That’s a question with deeper implications: If one of the finest, most enduring American works of the mid-20th century can’t make it to the grandest stage in the country, what hope is there for others from its time? 

 “Vanessa” represents a period in American opera history in which Barber and his peers, most of them gay, were creating a style that would become known in the popular imagination as “American” sound: a plain-spokenness that folded well-known songs and folk melodies into a middlebrow classical idiom. The absence of “Vanessa” on the Met’s stage, and on others in New York, is more upsetting when you hear a persuasive argument for its vitality, like the one made recently at the Kennedy Center, with the National Symphony Orchestra presenting “Vanessa” in concert. (Not long after, the center was in upheaval.) 

 There, the opera received the kind of top-shelf treatment it had at its premiere: Its hit aria was sung with plush sincerity by the mezzo-soprano J’Nai Bridges; smaller roles like the Baroness and the Doctor were taken on by the veteran stars Susan Graham and Thomas Hampson; the players were led by Gianandrea Noseda, a conductor with a gift for shaping dramatic scores with a broad view that pays off by the opera’s climactic quintet, “To leave, to break.” 

That moment comes near the end of the opera, a brisk two of hours of plot in which Vanessa and Erika, involved in a love triangle with the uncanny Anatol, hold on to idealism and delusion to the point of regret and self-sabotage. The quintet builds to a declaration of Barber’s respect for the art form’s traditions; its woven melodies are like loose strands from “Fidelio” and “Der Rosenkavalier.” Which is fitting for a composer who, even when developing a homegrown idiom of his own, was criticized for sounding too European. 

 If “Vanessa” has a continental accent, Barber’s style is only part of the reason. His collaborator, after all, was Menotti, an Italian-born composer and librettist brought up on operas at La Scala in Milan. (In the 1950s, it wasn’t unusual for newspapers to refer to them as “close friends.”) Together they decided to set the story in a Scandinavian country house rather than, say, an old upstate New York mansion like the one they lived in. 

 There was even a moment when the title role could have gone to a star with one foot in America and the other in Europe: Maria Callas. As Howard Pollack recounts in “Samuel Barber: His Life and Legacy,” Callas visited Barber and Menotti’s home, with her husband and her miniature poodle, to hear Barber play and sing through the score. She complained that “Vanessa” had no melodies, and that, in any case, “I could never fall in love with a man who had already made love with my mezzo-soprano!” (She was also unsure about the prospect of singing in English, despite having been born in New York. Barber quipped: “A graduate of Public School No. 102 decided she did not know English well enough to attempt singing in that language.”) 
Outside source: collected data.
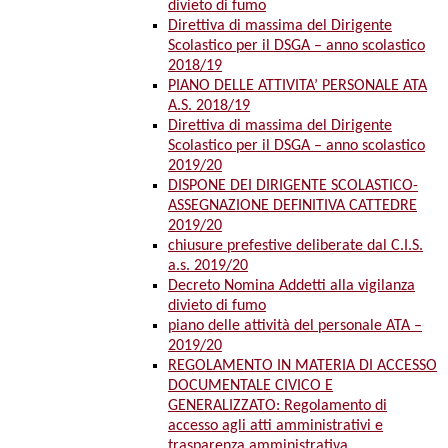
divieto di fumo
Direttiva di massima del Dirigente
Scolastico per il DSGA – anno scolastico
2018/19
PIANO DELLE ATTIVITA’ PERSONALE ATA
A.S. 2018/19
Direttiva di massima del Dirigente
Scolastico per il DSGA – anno scolastico
2019/20
DISPONE DEI DIRIGENTE SCOLASTICO-
ASSEGNAZIONE DEFINITIVA CATTEDRE
2019/20
chiusure prefestive deliberate dal C.I.S.
a.s. 2019/20
Decreto Nomina Addetti alla vigilanza
divieto di fumo
piano delle attività del personale ATA –
2019/20
REGOLAMENTO IN MATERIA DI ACCESSO
DOCUMENTALE CIVICO E
GENERALIZZATO: Regolamento di
accesso agli atti amministrativi e
trasparenza amministrativa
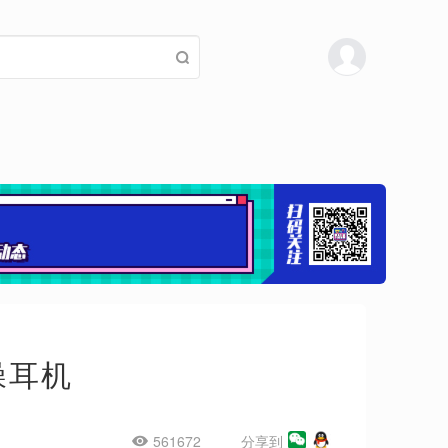
降噪耳机
561672
分享到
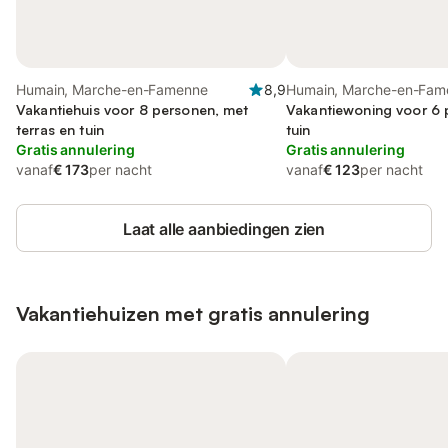
Humain, Marche-en-Famenne
8,9
Humain, Marche-en-Fam
Vakantiehuis voor 8 personen, met
Vakantiewoning voor 6 
terras en tuin
tuin
Gratis annulering
Gratis annulering
vanaf
€ 173
per nacht
vanaf
€ 123
per nacht
Laat alle aanbiedingen zien
Vakantiehuizen met gratis annulering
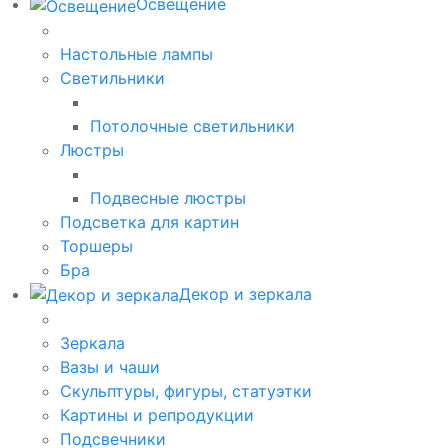
Освещение
Настольные лампы
Светильники
Потолочные светильники
Люстры
Подвесные люстры
Подсветка для картин
Торшеры
Бра
Декор и зеркала
Зеркала
Вазы и чаши
Скульптуры, фигуры, статуэтки
Картины и репродукции
Подсвечники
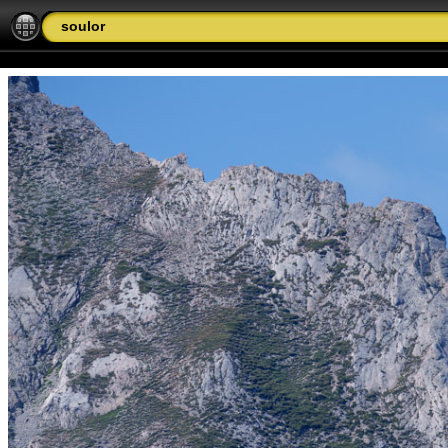
soulor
 Without Callas’s celebrity, there was still much anticipation for the opera’s debut. The Met hadn’t premiered an American opera in more than two decades; the only contemporary work it had presented in the five years before “Vanessa” was Stravinsky’s “The Rake’s Progress.” Over a month before opening night, Esquire magazine published the entire libretto. 
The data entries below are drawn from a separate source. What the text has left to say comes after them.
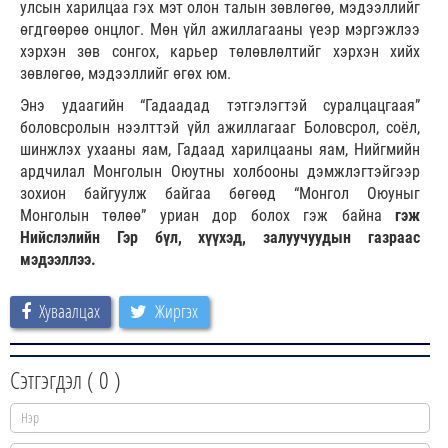
улсын харилцаа гэх мэт олон талын зөвлөгөө, мэдээллийг
өгдгөөрөө онцлог. Мөн үйл ажиллагааны үеэр мэргэжлээ
хэрхэн зөв сонгох, карьер төлөвлөлтийг хэрхэн хийх
зөвлөгөө, мэдээллийг өгөх юм.
Энэ удаагийн “Гадаадад тэтгэлэгтэй суралцацгаая”
боловсролын нээлттэй үйл ажиллагааг Боловсрол, соёл,
шинжлэх ухааны яам, Гадаад харилцааны яам, Нийгмийн
ардчилал Монголын Оюутны холбооны дэмжлэгтэйгээр
зохион байгуулж байгаа бөгөөд “Монгол Оюуныг
Монголын төлөө” уриан дор болох гэж байна
гэж
Нийслэлийн Гэр бүл, хүүхэд, залуучуудын газраас
мэдээллээ.
Хуваалцах
Жиргэх
Сэтгэгдэл (
0
)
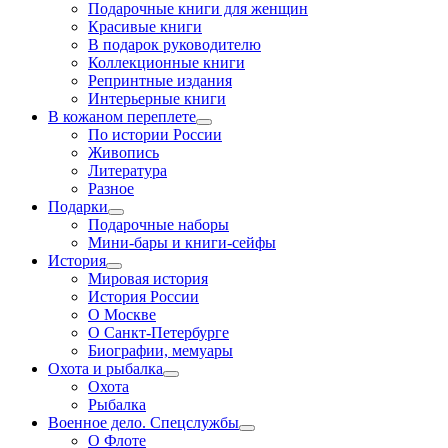
Подарочные книги для женщин
Красивые книги
В подарок руководителю
Коллекционные книги
Репринтные издания
Интерьерные книги
В кожаном переплете
По истории России
Живопись
Литература
Разное
Подарки
Подарочные наборы
Мини-бары и книги-сейфы
История
Мировая история
История России
О Москве
О Санкт-Петербурге
Биографии, мемуары
Охота и рыбалка
Охота
Рыбалка
Военное дело. Спецслужбы
О Флоте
 That “Vanessa” had such a high-profile premiere, on no less than the Met stage, was all the more remarkable because it wasn’t even a given for new operas to premiere in opera houses. It was just as common, in the 1940s and ’50s, for them to open on Broadway. 

 In the 1930s, the Gershwins’ “Porgy and Bess” started at what is now the Neil Simon Theater, today home of the Michael Jackson jukebox musical “MJ”; Virgil Thomson and Gertrude Stein’s “Four Saints in Three Acts” opened on 44th Street. Other works followed suit: Broadway theaters housed Kurt Weill and Langston Hughes’s “Street Scene,” Marc Blitzstein’s “Regina,” even Menotti’s Pulitzer Prize-winning “The Consul.” 
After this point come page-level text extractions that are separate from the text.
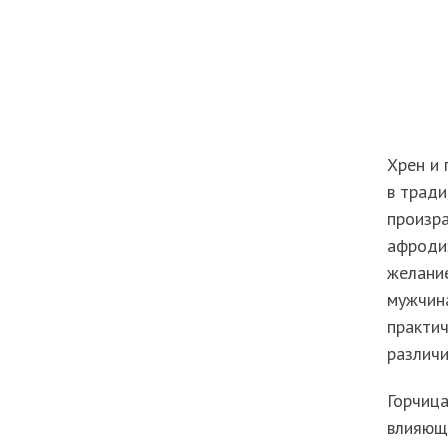
Хрен и 
в тради
произра
афродиз
желание
мужчина
практич
различи
Горчица
влияющ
 Some operas were first presented outside New York or at universities, like Bernstein’s “Trouble in Tahiti,” Carlisle Floyd’s “Susannah,” and Douglas Moore and John La Touche’s “The Ballad of Baby Doe.” Often, those would end up onstage at New York City Opera, a haven of American opera in its best years and the company that premiered Aaron Copland and Horace Everett’s “The Tender Land.”

 When operas opened on Broadway, they were under enormous commercial pressures and typically struggled to find a sustained audience. Routinely, they were appraised by theater rather than music critics. “Regina,” an adaptation of Lillian Hellman’s “The Little Foxes,” received cool notices from theater critics, then dramatically more positive ones from opera critics who tried to save it. These works are by no means perfect, but they are too well crafted for their legacies to have either suffered or stagnated as much as they have since the mid-20th century. “The Tender Land” may be unsalvageable, and “Antony and Cleopatra,” Barber’s 1966 follow-up to “Vanessa,” wasn’t viable until it was heavily revised in the ’70s. But works like “Street Scene” and “Regina,” which combine masterly, melting-pot scores with quintessentially American themes, dramatize the soul of a nation. You’re unlikely to see either at the Met any time soon. 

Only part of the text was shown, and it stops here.